EXERCISE PROMPT
Make an exact copy of the entries below with the pictures removed.

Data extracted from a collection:
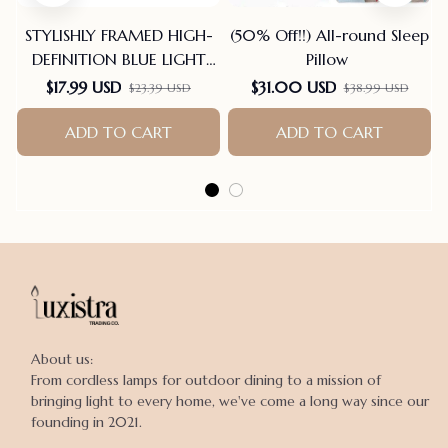
STYLISHLY FRAMED HIGH-
(50% Off!!) All-round Sleep
DEFINITION BLUE LIGHT
Pillow
BLOCKING READING
$17.99 USD
$31.00 USD
$23.39 USD
$38.99 USD
GLASSES
ADD TO CART
ADD TO CART
About us:

From cordless lamps for outdoor dining to a mission of 
bringing light to every home, we've come a long way since our 
founding in 2021.
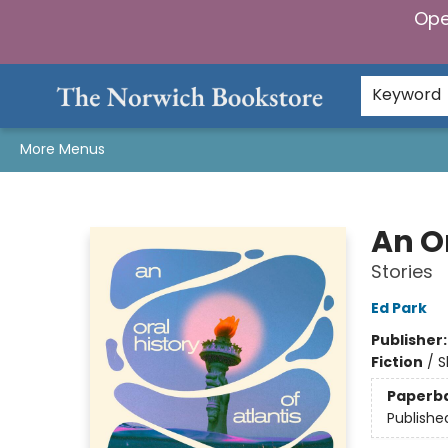
Ope
Home
Browse
Gifts & Games
Preorders
Gift Cards
Staff Picks
Events
Community
About Us
Keyword
More Menus
The Norwich Bookstore
An Or
Stories
Ed Park
Publisher
Fiction
/
S
Paperb
Publishe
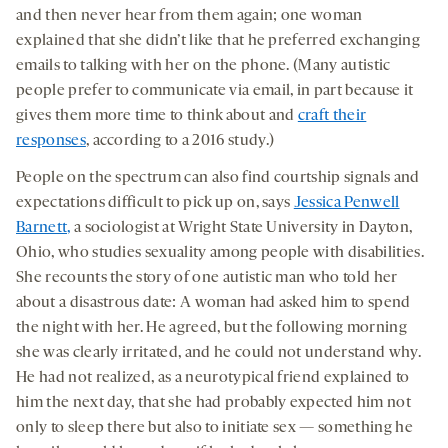
and then never hear from them again; one woman
explained that she didn’t like that he preferred exchanging
emails to talking with her on the phone. (Many autistic
people prefer to communicate via email, in part because it
gives them more time to think about and
craft their
responses
, according to a 2016 study.)
People on the spectrum can also find courtship signals and
expectations difficult to pick up on, says
Jessica Penwell
Barnett,
a sociologist at Wright State University in Dayton,
Ohio, who studies sexuality among people with disabilities.
She recounts the story of one autistic man who told her
about a disastrous date: A woman had asked him to spend
the night with her. He agreed, but the following morning
she was clearly irritated, and he could not understand why.
He had not realized, as a neurotypical friend explained to
him the next day, that she had probably expected him not
only to sleep there but also to initiate sex — something he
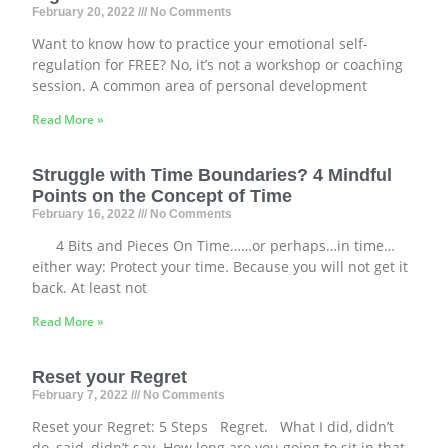
February 20, 2022
No Comments
Want to know how to practice your emotional self-
regulation for FREE? No, it’s not a workshop or coaching
session. A common area of personal development
Read More »
Struggle with Time Boundaries? 4 Mindful
Points on the Concept of Time
February 16, 2022
No Comments
4 Bits and Pieces On Time……or perhaps…in time…
either way: Protect your time. Because you will not get it
back. At least not
Read More »
Reset your Regret
February 7, 2022
No Comments
Reset your Regret: 5 Steps Regret. What I did, didn’t
do, said, didn’t say. How long are you going to sit in that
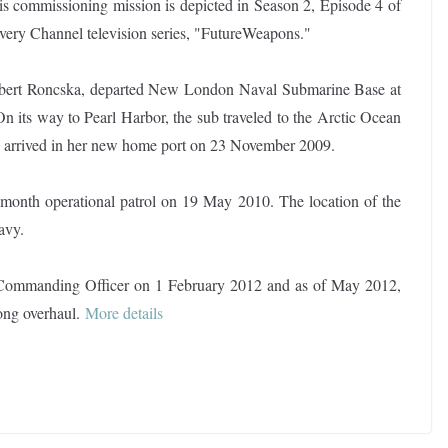
s commissioning mission is depicted in Season 2, Episode 4 of
very Channel television series, "FutureWeapons."
ert Roncska, departed New London Naval Submarine Base at
 its way to Pearl Harbor, the sub traveled to the Arctic Ocean
as arrived in her new home port on 23 November 2009.
e-month operational patrol on 19 May 2010. The location of the
avy.
Commanding Officer on 1 February 2012 and as of May 2012,
ong overhaul
.
More details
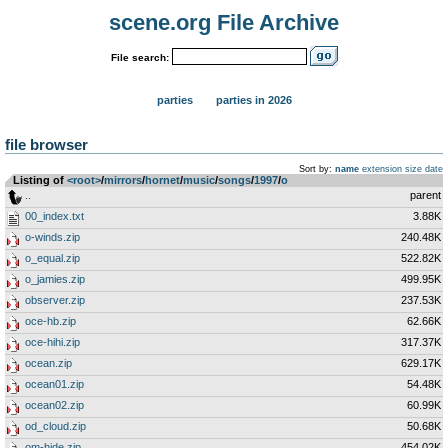
scene.org File Archive
File search:
parties
parties in 2026
file browser
Sort by:
name
extension
size
date
Listing of
<root>
­/­
mirrors
­/­
hornet
­/­
music
­/­
songs
­/­
1997
­/­
o
..
parent
00_index.txt
3.88K
o-winds.zip
240.48K
o_equal.zip
522.82K
o_jamies.zip
499.95K
observer.zip
237.53K
oce-hb.zip
62.66K
oce-hihi.zip
317.37K
ocean.zip
629.17K
ocean01.zip
54.48K
ocean02.zip
60.99K
od_cloud.zip
50.68K
om-hide.zip
454.02K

TASK SOLUTION
STYLISHLY FRAMED HIGH-
(50% Off!!) All-round Sleep
DEFINITION BLUE LIGHT
Pillow
BLOCKING READING
$17.99 USD
$31.00 USD
$23.39 USD
$38.99 USD
GLASSES
ADD TO CART
ADD TO CART
About us:

From cordless lamps for outdoor dining to a mission of 
bringing light to every home, we've come a long way since our 
founding in 2021.
Ope
Home
Browse
Gifts & Games
Preorders
Gift Cards
Staff Picks
Events
Community
About Us
Keyword
More Menus
The Norwich Bookstore
An Or
Stories
Ed Park
Publisher
Fiction
/
S
Paperb
Publishe
and then never hear from them again; one woman
explained that she didn’t like that he preferred exchanging
emails to talking with her on the phone. (Many autistic
people prefer to communicate via email, in part because it
gives them more time to think about and
craft their
responses
, according to a 2016 study.)
People on the spectrum can also find courtship signals and
expectations difficult to pick up on, says
Jessica Penwell
Barnett,
a sociologist at Wright State University in Dayton,
Ohio, who studies sexuality among people with disabilities.
She recounts the story of one autistic man who told her
about a disastrous date: A woman had asked him to spend
the night with her. He agreed, but the following morning
she was clearly irritated, and he could not understand why.
He had not realized, as a neurotypical friend explained to
him the next day, that she had probably expected him not
only to sleep there but also to initiate sex — something he
February 20, 2022
No Comments
Want to know how to practice your emotional self-
regulation for FREE? No, it’s not a workshop or coaching
session. A common area of personal development
Read More »
Struggle with Time Boundaries? 4 Mindful
Points on the Concept of Time
February 16, 2022
No Comments
4 Bits and Pieces On Time……or perhaps…in time…
either way: Protect your time. Because you will not get it
back. At least not
Read More »
Reset your Regret
February 7, 2022
No Comments
Reset your Regret: 5 Steps Regret. What I did, didn’t
do, said, didn’t say. How long are you going to sit in that
s commissioning mission is depicted in Season 2, Episode 4 of
very Channel television series, "FutureWeapons."
ert Roncska, departed New London Naval Submarine Base at
 its way to Pearl Harbor, the sub traveled to the Arctic Ocean
as arrived in her new home port on 23 November 2009.
e-month operational patrol on 19 May 2010. The location of the
avy.
Commanding Officer on 1 February 2012 and as of May 2012,
ong overhaul
.
More details
scene.org File Archive
File search:
parties
parties in 2026
file browser
Sort by:
name
extension
size
date
Listing of
<root>
­/­
mirrors
­/­
hornet
­/­
music
­/­
songs
­/­
1997
­/­
o
..
parent
00_index.txt
3.88K
o-winds.zip
240.48K
o_equal.zip
522.82K
o_jamies.zip
499.95K
observer.zip
237.53K
oce-hb.zip
62.66K
oce-hihi.zip
317.37K
ocean.zip
629.17K
ocean01.zip
54.48K
ocean02.zip
60.99K
od_cloud.zip
50.68K
om-hide.zip
454.02K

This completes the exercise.